Unreinforced Masonry in Low Seismic Regions

Unreinforced Masonry in Low Seismic Regions

(OP)
Hi guys,

Does anyone detail unreinforced mansonry these days?

I am situated in what is "believed" to be a low seismic region of the world where alot of internal partitions are generally unreinforced masonry.  

The thing is, 1000km south of where I practice, a rogue Earthquake struck a mining port and killed a relatively high number of people from unreinforced masonry collapse, considering the population of the township and magnitude of the Earthquake.  Similarly, this town was also located in a low seismic zone according to the Earthquake code at the time.

Is it good practice to detail nominal reinforcement for internal partitions, just to prevent collapse and hold the wall vertical in the event of an Earthquake?

RE: Unreinforced Masonry in Low Seismic Regions

My first thought would be, what do the codes say?  

For instance, the UK would be deemed a 'low seismic region' although we do occasionally have earthquakes.  The magnitude is pretty low with most structural damage being fairly superficial (chimney pots, roof tiles etc).  I can't think of any building collapses due to an earthquake.  

In the UK most masonry buildings are pretty small and as such are unreinforced.  I have only designed one reinforced masonry building and that was because the client wanted no internal walls hence no returns.

If you are concerned about it, and its similarity to this other township I would discuss with the client.  Raise the safety concerns you have.   Are you happy designing something that you feel could endanger life, especially if you have evidence to support that.

But, on the other hand who is going to pay for it?

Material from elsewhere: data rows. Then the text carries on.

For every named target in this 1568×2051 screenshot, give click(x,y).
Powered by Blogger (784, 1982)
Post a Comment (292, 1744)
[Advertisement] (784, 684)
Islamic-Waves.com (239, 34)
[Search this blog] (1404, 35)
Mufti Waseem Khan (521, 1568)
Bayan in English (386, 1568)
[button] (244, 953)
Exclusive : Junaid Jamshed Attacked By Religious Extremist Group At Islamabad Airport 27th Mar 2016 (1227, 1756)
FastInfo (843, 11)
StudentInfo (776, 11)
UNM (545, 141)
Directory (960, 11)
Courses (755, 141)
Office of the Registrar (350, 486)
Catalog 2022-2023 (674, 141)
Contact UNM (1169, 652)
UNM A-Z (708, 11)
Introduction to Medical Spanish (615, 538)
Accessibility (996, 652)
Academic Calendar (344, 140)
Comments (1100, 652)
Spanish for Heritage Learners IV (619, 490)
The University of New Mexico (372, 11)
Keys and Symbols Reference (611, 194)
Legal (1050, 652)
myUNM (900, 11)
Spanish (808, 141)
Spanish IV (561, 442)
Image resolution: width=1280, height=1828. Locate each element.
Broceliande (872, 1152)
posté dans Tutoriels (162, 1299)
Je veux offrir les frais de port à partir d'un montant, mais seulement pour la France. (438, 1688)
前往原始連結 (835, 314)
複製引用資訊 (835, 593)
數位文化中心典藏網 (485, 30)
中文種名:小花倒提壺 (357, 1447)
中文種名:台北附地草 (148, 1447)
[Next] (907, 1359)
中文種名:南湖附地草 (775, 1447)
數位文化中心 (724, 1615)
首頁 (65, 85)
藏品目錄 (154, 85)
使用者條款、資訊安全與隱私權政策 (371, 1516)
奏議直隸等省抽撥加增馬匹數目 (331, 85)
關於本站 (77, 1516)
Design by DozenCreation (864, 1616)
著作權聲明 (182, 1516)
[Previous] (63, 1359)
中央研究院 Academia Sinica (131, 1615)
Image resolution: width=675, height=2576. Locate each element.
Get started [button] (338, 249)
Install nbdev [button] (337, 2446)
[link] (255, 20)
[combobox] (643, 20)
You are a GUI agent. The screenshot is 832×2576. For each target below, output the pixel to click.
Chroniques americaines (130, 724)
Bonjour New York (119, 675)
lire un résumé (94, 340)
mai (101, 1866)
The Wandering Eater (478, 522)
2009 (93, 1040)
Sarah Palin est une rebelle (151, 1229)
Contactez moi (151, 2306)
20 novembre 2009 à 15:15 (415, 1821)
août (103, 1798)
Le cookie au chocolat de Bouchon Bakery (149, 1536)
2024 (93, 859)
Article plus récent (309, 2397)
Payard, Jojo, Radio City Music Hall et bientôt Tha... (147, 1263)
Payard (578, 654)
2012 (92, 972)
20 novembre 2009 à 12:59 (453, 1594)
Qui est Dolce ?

RE: Unreinforced Masonry in Low Seismic Regions

Where are you designing for?
No one wants an Engineer to come in and spend lots of money engineering a system that doesn't match what is typically done in that area.  On the other hand, no engineer wants to contribute to mass damage that occurs to an area because the locality doesn't have effective building codes.
My preference is a ductile failure but I would have a problem imposing that preference on a client that doesn't want to spend the extra money for something that is not likely needed.

RE: Unreinforced Masonry in Low Seismic Regions

No reason not to use unreinforced masonry in low seismic.